I keep reading books and not writing about them. Which isn’t really the idea, is it? See also: November 2011. It isn’t the Kindle’s fault this time, as that is tucked safely on a shelf, too late for its bashed screen, but it works fine if you turn the light off. However, its time (or certainly its peak) seems to have passed, and books are books once more. Since To Kill a Mockingbird, I’ve read Mike Barnes’ Captain Beefheart, George Saunders’ Lincoln in the Bardo, Peter Godfrey-Smith’s Other Minds: The Octopus and the Evolution of Intelligent Life
Octopuses in at least two aquariums have learned to turn off the lights by squirting jets of water at the bulbs when no one is watching, and short circuiting the power supply.
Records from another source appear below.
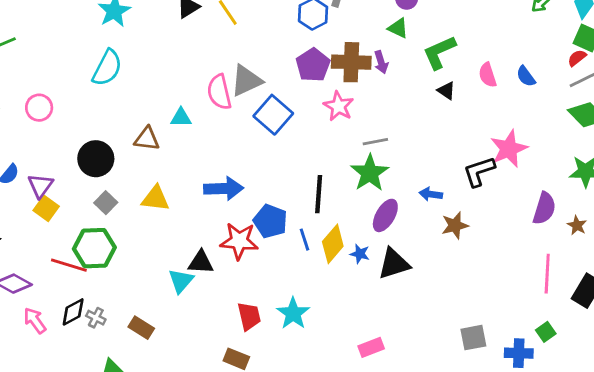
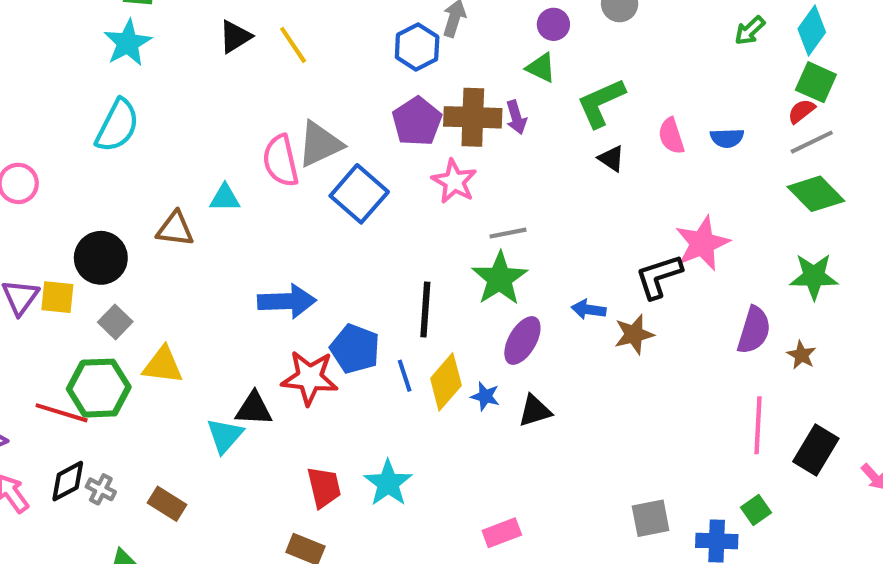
blue semicircle: (526, 76) -> (727, 138), turned -55
yellow triangle: (155, 198) -> (163, 365), moved
yellow square: (46, 208) -> (57, 297), moved, turned -30
brown star: (455, 225) -> (634, 334), moved
black triangle: (394, 264) -> (535, 411), size x0.7

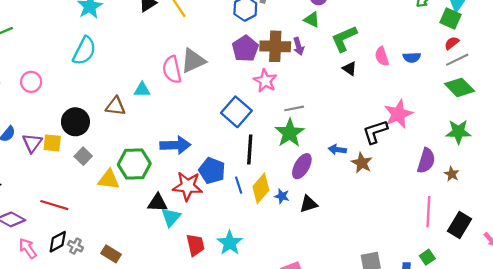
green square: (816, 82) -> (451, 19), moved
blue square: (359, 194) -> (236, 112), moved
brown star: (634, 334) -> (362, 163), turned -30
green hexagon: (99, 388) -> (134, 164), moved
cyan triangle: (225, 436) -> (171, 217), moved

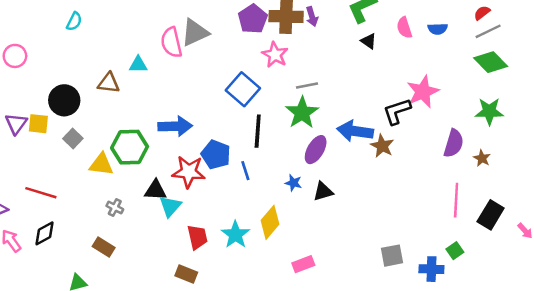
cyan semicircle: (84, 51) -> (74, 21), size x0.6
blue arrow: (337, 150) -> (355, 131), size x1.8
yellow diamond: (261, 188) -> (270, 222), moved
gray cross: (75, 246) -> (115, 208), moved

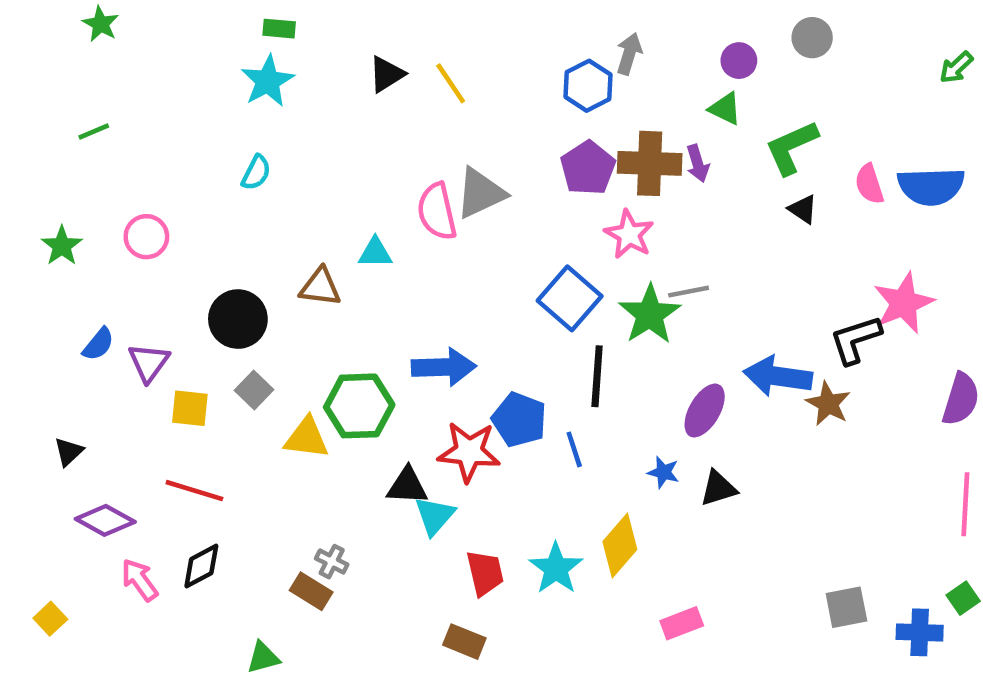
blue semicircle: (438, 29) -> (931, 186), size x1.8
green star: (302, 113) -> (650, 314), moved
yellow square: (38, 124) -> (190, 408), moved
gray cross: (115, 208) -> (332, 562), moved

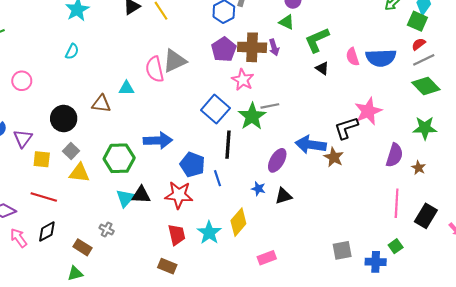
yellow triangle: (307, 438) -> (79, 173), moved
red star: (469, 452) -> (179, 195), moved
cyan triangle: (435, 516) -> (125, 198), moved
brown rectangle: (311, 591) -> (82, 247), moved

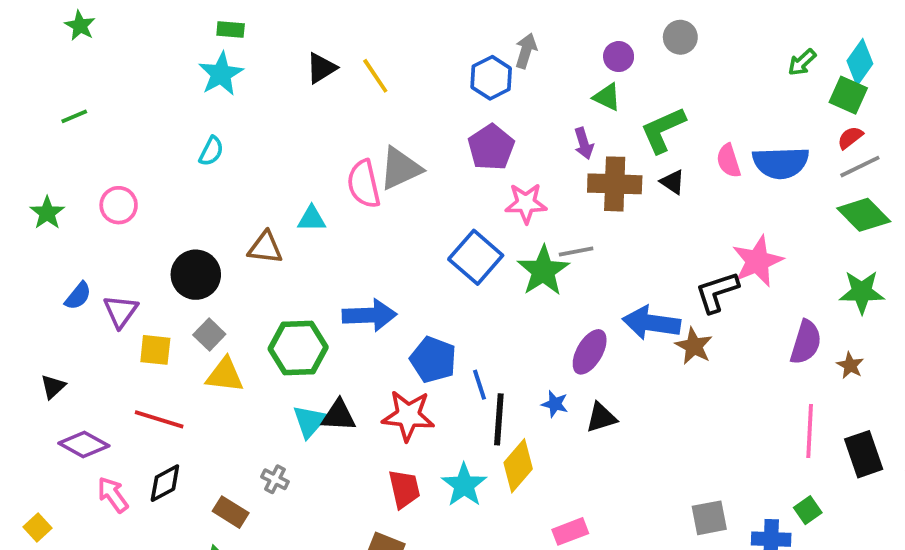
brown cross: (252, 47) -> (615, 184), moved
pink star: (243, 80) -> (526, 203), turned -30
black line: (228, 145) -> (499, 419), moved
black rectangle: (426, 216) -> (864, 454), turned -50

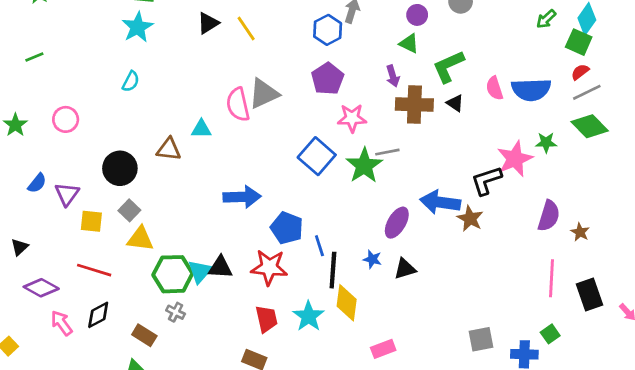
green star: (862, 292) -> (546, 143), moved, size x0.7
green hexagon: (298, 348) -> (173, 274), moved
yellow diamond: (518, 466) -> (347, 303), turned -33

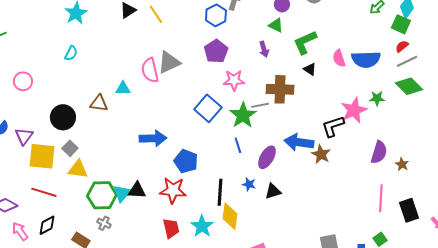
brown cross: (414, 105) -> (280, 89), moved
yellow square: (91, 221) -> (42, 156), size x1.6
blue line: (319, 246) -> (238, 145), moved

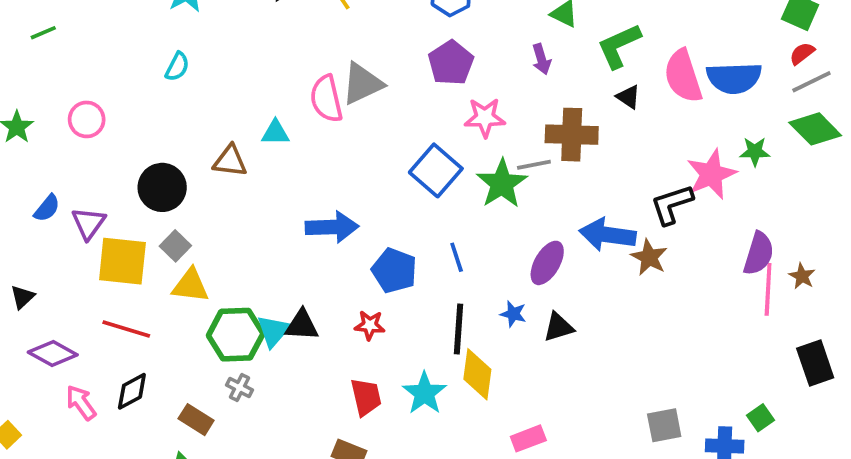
pink semicircle: (339, 58) -> (683, 76), size x1.6
blue line: (238, 145) -> (457, 257), moved
red star: (173, 190) -> (370, 325), size x0.6
pink line: (381, 198) -> (768, 289), moved

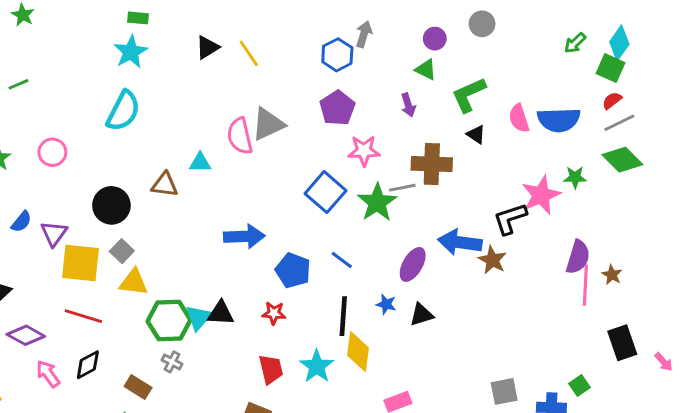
cyan semicircle: (177, 67) -> (123, 111), size x1.8
pink semicircle: (683, 76) -> (519, 118), size x0.7
blue line: (457, 257) -> (342, 260), turned -35

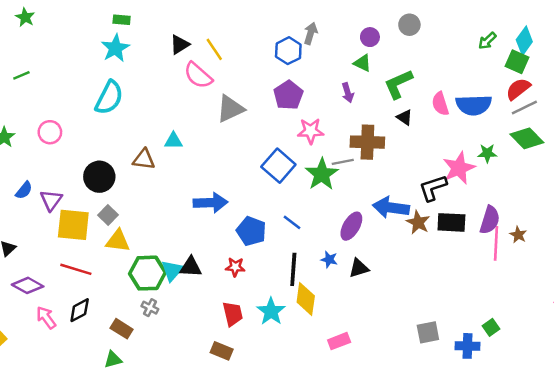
red semicircle: (612, 101) -> (518, 89), size x1.5
pink semicircle: (240, 136) -> (198, 75), moved, turned -36
black rectangle: (622, 343) -> (451, 222), moved, turned -68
At the University of Otago in New Zealand, this became so expensive that the octopus had to be released back into the wild. (p. 55)
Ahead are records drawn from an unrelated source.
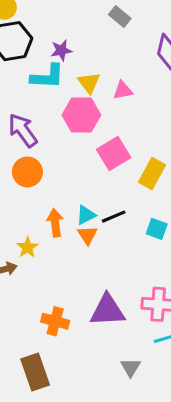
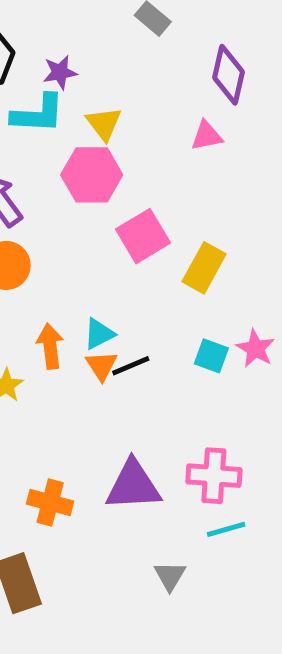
pink triangle: (123, 90) -> (207, 136), moved
black line: (114, 217) -> (131, 366), moved

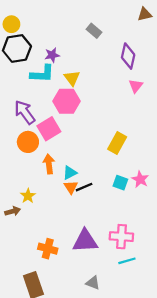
pink triangle: (207, 136) -> (136, 86), moved, turned -40
pink square: (143, 236) -> (49, 129), moved
orange arrow: (50, 346) -> (49, 164), moved
gray triangle: (170, 576) -> (93, 283), moved, turned -40

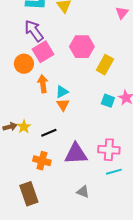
pink hexagon: (66, 101) -> (82, 47), moved
purple arrow: (25, 112) -> (34, 31), moved
black line: (84, 187) -> (49, 133), moved
yellow star: (28, 196) -> (24, 127), moved

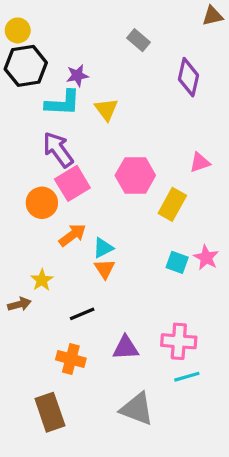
pink triangle: (122, 13) -> (200, 163), moved, turned 32
orange arrow: (43, 84) -> (72, 235), turned 60
yellow star: (24, 127) -> (42, 280), moved
purple triangle: (76, 154) -> (126, 348), size x0.7
gray triangle: (83, 192) -> (137, 409), size x1.6

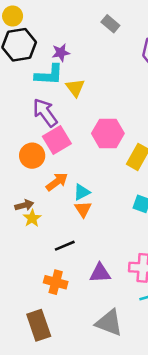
yellow triangle: (106, 109) -> (75, 88), moved
brown arrow: (19, 304) -> (24, 205), moved

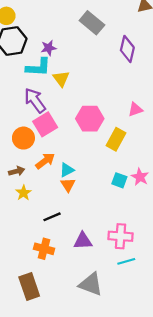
gray rectangle: (110, 24) -> (92, 23), size x1.5
brown arrow: (24, 205) -> (17, 171), moved

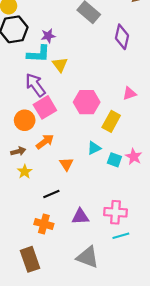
cyan triangle: (67, 170) -> (94, 148), moved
… Elif Batuman’s The Idiot
I told him my theory. Most people, the minute they met you, were sizing you up for some competition for resources. It was as if everyone lived in fear of a shipwreck, where only so many people would fit on the lifeboat, and they were constantly trying to stake out their property and identify dispensable people – people they could get rid of. […]
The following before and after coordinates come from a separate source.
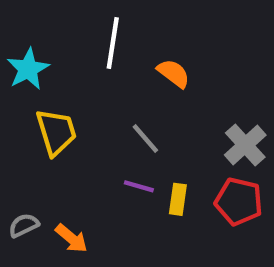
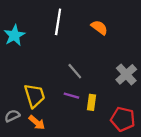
orange semicircle: (174, 73) -> (99, 27), moved
yellow trapezoid: (56, 132) -> (35, 96), moved
red pentagon: (239, 201) -> (123, 119), moved

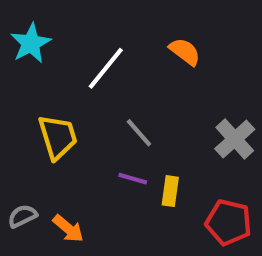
white line: (58, 22) -> (106, 68), moved, turned 30
cyan star: (14, 35) -> (31, 43), moved
yellow trapezoid: (35, 96) -> (58, 137), moved

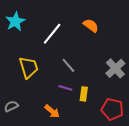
orange arrow: (68, 229) -> (52, 111), moved

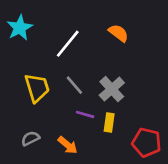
gray line: (68, 65) -> (74, 85), moved
gray cross: (115, 68) -> (112, 89), moved
gray semicircle: (11, 106) -> (30, 138), moved

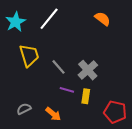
orange semicircle: (118, 33) -> (102, 19), moved
white line: (68, 44) -> (49, 19), moved
yellow trapezoid: (37, 88) -> (29, 55), moved

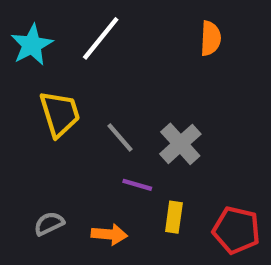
orange semicircle: (102, 19) -> (211, 38), turned 56
yellow rectangle: (86, 96) -> (174, 217), moved
orange arrow: (53, 114) -> (109, 234), turned -35

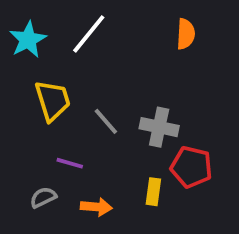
gray cross: (180, 144) -> (159, 127), turned -36
purple line: (137, 185) -> (70, 163), moved
red pentagon: (236, 230) -> (191, 167), moved

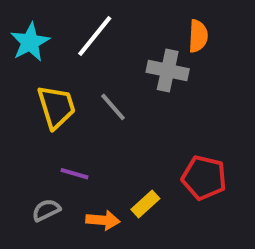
gray line: (106, 121) -> (113, 107), moved
gray cross: (159, 127) -> (168, 70), moved
yellow rectangle: (153, 192) -> (145, 204), moved, turned 40

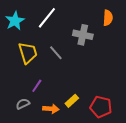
orange semicircle: (198, 36) -> (108, 18), moved
purple line: (75, 174) -> (37, 86), turned -72
red pentagon: (204, 178) -> (101, 107), moved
        ‘Do you see yourself as one of the dispensable people?’
        ‘The point is I don’t want to get involved in that question, and it’s all most people want to talk about. The number of people who want to understand what you’re like instead of trying to figure out whether you get to stay on the boat – it’s really limited.’ (p. 142)
…some of Bill Drummond and Mark Manning’s Bad Wisdom (I got disgusted), some of Douglas Adams’ The Salmon of Doubt (which was on Kindle, actually), some of Penelope Fitzgerald’s The Beginning of Spring (also on Kindle, also unfinished), some of Lloyd Clark’s Arnhem (second attempt, unfinished again), Anne Brontë’s The Tenant of Wildfell Hall, which fits the Hark, A Vagrant! characterisation of its author to a T:
beside my abandoned wretch of a husband, the base, malignant Grimsby, and the false villain Hargrave, the boarish ruffian [Hattersley], coarse and brutal as he was, shone like a glow-worm in the dark, among its fellow worms. (p. 346)
…and Claire Tomalin’s A Life of my Own, which has pointed in so many different directions (Karl Miller, Michael Frayn, Samuel Pepys) that I’m in a quandary over what to read next. A nice sort of problem to have.

I think I’d probably have done better at finishing those books if I’d written posts on them, and it could have been a good set of posts too. On the other hand, one wants to be free to flit about.